平成3年4月1日の牛肉の輸入自由化以降、牛肉の価格安定制度は大きく変化しました。すなわち、事業団による一元的な輸入が廃しされ、定められた関税を払えば誰でも自由に牛肉を輸入できるようになりました。
 このため、それ以前のように輸入牛肉の流通量をコントロールすることによって価格の安定を図ることが困難となったのです。
 そこで、輸入自由化以降は、次の3つのポイントを中心に価格の安定を図っていくこととなりました。
生産の安定
 牛肉価格の安定を図るには、国産牛肉の資源である肉用子牛の生産を確保して国内生産を安定化させることが重要となります。
 しかしながら、輸入自由化に伴い牛肉の供給過剰が生じやすくなり、肉用子牛の価格及び生産に悪影響が生じることが懸念されました。
 このため、輸入自由化後におけるわが国の肉用子牛生産の価格などに及ぼす影響に対処し、肉用子牛生産の安定そのほか食肉にかかる畜産の健全な発達を図ることを目的として、昭和63年に肉用子牛生産安定等特別措置法が制定されました。平成2年度から、従来から実施していた肉用子牛価格安定事業を拡充強化した肉用子牛生産者補給金制度が設けられました。

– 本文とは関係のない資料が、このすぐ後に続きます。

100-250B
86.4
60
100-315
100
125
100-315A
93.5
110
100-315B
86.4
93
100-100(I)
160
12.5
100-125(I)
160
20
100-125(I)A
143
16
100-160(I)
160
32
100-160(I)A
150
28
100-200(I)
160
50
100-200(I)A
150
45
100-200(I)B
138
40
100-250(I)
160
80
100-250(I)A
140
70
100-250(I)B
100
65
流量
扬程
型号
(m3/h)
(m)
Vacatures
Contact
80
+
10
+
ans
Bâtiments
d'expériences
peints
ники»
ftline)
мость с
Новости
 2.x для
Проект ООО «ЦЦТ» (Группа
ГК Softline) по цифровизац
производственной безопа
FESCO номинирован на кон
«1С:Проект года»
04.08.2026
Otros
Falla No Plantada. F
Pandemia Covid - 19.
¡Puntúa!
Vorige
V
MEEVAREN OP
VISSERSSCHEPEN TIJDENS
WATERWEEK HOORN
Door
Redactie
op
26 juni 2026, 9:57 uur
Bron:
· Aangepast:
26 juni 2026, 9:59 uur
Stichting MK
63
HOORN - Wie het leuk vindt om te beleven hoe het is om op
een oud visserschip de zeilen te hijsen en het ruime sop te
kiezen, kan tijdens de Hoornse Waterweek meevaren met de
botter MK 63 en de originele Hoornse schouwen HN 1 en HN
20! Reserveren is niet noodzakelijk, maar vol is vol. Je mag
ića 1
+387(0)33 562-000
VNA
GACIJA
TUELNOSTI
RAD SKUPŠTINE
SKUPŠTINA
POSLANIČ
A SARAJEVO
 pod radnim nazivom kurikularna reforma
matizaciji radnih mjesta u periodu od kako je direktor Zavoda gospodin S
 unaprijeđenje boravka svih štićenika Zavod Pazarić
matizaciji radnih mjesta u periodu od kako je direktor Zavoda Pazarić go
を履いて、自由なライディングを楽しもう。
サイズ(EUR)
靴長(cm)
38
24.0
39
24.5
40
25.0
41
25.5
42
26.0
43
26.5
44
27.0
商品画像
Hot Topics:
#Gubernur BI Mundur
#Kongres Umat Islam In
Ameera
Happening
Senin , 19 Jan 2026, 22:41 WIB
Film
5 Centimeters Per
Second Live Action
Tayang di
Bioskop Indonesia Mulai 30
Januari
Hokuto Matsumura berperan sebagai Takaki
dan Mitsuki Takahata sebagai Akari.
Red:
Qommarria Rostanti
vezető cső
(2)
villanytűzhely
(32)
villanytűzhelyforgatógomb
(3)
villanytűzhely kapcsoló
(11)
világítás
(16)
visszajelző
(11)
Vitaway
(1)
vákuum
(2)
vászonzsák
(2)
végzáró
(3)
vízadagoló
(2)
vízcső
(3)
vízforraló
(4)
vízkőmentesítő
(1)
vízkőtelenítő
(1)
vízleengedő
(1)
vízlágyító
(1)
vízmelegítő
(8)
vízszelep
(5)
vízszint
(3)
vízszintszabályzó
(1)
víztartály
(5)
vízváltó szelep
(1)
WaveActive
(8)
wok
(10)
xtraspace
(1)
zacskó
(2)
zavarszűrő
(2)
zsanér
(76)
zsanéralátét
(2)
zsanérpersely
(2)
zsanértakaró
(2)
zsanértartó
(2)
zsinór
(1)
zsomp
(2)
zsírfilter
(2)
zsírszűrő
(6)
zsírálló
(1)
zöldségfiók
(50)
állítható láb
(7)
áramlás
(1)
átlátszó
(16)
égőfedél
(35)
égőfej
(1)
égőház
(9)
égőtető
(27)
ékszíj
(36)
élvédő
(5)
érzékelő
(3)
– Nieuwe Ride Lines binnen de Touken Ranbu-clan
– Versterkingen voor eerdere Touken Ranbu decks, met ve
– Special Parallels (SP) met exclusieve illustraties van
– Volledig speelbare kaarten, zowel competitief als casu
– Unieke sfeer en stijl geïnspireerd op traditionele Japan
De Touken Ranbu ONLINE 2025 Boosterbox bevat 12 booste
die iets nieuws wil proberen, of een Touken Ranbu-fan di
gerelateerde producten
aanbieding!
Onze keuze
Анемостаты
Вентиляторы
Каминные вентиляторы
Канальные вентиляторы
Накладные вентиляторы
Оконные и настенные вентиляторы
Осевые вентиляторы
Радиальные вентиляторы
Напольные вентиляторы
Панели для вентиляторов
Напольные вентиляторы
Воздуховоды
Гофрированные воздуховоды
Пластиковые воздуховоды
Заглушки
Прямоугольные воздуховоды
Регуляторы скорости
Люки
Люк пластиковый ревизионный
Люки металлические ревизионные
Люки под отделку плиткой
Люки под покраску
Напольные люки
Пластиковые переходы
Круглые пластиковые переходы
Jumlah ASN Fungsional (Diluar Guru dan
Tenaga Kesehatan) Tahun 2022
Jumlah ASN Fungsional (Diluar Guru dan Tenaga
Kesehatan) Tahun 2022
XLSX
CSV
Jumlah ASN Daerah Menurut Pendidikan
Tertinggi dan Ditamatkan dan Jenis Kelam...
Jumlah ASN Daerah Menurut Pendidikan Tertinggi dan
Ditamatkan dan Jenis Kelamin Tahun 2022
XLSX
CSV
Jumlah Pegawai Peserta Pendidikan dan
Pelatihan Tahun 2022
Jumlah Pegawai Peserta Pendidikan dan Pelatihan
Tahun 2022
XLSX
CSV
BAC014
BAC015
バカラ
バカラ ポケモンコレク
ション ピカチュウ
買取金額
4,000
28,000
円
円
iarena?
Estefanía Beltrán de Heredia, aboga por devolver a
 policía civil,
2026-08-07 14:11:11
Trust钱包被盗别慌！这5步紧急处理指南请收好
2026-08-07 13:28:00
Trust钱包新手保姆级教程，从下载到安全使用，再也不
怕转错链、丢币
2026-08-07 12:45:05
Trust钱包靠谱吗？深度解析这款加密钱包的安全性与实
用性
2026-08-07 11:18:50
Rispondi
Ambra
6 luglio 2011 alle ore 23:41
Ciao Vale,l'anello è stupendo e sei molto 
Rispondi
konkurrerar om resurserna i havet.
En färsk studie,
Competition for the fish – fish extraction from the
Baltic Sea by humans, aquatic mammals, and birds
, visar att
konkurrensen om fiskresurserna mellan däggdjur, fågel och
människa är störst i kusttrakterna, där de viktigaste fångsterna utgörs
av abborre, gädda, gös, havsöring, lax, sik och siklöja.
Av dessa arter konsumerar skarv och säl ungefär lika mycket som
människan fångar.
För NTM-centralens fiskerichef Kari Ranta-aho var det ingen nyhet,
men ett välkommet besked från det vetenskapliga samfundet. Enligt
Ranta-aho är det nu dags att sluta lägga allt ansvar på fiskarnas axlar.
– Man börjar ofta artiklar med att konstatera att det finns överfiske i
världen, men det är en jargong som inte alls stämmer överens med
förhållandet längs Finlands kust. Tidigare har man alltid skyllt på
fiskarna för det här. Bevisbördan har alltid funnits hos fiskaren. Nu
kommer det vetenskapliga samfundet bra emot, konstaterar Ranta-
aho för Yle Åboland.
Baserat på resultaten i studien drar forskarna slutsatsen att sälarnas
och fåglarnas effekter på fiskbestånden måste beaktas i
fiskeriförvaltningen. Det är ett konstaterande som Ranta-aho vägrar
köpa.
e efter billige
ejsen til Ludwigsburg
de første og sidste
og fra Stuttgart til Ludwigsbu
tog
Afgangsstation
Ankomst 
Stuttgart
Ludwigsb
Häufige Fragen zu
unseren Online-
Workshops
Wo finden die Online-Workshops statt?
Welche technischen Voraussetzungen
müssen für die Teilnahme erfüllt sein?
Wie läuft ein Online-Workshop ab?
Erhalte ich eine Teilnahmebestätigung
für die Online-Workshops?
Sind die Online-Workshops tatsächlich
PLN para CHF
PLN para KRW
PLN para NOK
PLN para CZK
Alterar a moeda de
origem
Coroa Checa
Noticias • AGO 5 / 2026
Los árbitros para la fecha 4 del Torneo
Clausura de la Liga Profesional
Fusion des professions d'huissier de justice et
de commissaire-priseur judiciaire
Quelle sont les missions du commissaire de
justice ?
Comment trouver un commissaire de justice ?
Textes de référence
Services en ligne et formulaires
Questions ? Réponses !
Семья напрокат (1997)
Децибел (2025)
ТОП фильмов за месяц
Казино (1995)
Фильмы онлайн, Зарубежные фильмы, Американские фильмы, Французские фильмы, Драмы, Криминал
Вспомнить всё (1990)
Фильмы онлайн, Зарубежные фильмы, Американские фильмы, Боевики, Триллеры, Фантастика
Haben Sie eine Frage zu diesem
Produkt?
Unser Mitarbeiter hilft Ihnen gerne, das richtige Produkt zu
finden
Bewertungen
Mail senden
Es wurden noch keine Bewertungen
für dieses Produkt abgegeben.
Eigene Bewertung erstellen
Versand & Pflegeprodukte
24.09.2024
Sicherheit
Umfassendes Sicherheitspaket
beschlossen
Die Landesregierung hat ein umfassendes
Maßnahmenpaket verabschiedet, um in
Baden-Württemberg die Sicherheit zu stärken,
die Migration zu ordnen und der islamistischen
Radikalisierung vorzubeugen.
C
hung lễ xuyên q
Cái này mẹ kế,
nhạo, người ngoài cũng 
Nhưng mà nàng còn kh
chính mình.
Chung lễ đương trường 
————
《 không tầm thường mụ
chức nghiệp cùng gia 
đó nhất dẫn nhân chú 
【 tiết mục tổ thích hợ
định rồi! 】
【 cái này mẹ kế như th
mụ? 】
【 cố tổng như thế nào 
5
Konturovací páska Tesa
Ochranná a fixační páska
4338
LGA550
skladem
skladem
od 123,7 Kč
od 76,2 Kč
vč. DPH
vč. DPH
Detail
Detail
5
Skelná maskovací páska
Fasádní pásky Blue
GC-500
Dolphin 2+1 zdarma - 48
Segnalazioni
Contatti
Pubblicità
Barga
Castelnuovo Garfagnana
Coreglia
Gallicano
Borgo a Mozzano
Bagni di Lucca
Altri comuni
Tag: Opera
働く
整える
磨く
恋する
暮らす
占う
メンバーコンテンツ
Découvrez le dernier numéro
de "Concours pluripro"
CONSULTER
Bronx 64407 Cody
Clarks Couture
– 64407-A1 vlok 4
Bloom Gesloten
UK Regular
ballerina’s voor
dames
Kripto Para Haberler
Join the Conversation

 この制度の仕組みは、あらかじめ、都道府県ごとに設けられた肉用子牛価格安定基金協会と補給金交付契約を結んでいる生産者に対し、肉用子牛の平均販売価格(四半期毎に全国ベースで算定する)が保証基準価格(農林水産大臣が毎年度定める)を超えて低落した場合に、その程度に応じて補給金を交付する制度です(図5)。
 なお、保証基準価格についても、指定食肉の安定上位価格などと同じく畜産振興審議会の意見を聴いたうえで定めることとなっています。

適正な輸入
 肉用子牛の生産が安定しても、需要に見合った輸入が実施されなければ、需給と供給のバランスが崩れて、牛肉の価格が暴落したり逆に暴騰する可能性があります。そのような事態を回避するためには、国内外の生産及び消費の動向を把握して、需要に見合った秩序ある輸入が行われるようにすることが大切です。
 牛肉の輸入自由化が決定した昭和63年に「畜安法」を改正して事業団の業務に畜産物に関する情報の収集提供が追加されました。この改正に基づいて、事業団は牛肉に関する国内及び国外情報を収集分析し、定期刊行物などを通じて情報をフィードバックしています。

調整保管
 これまで述べてきた方法により需要と供給のバランスをとり、価格の安定を図るように努力していても、為替相場の急激な変化など、予期せぬ変動により牛肉の価格が下落することが考えられます。
 このため卸売価格が安定基準価格を超えて暴落するかその恐れがある場合には、国内の卸売価格の安定を図るため事業団が一定の牛肉を市場から買い入れて隔離し保管する調整保管を行うことが可能となっています。
 なお、買い入れた牛肉は市況が回復したり、価格が安定上位価格を超えて高騰した時に放出し、価格を下げる仕組みとなっています(図6)。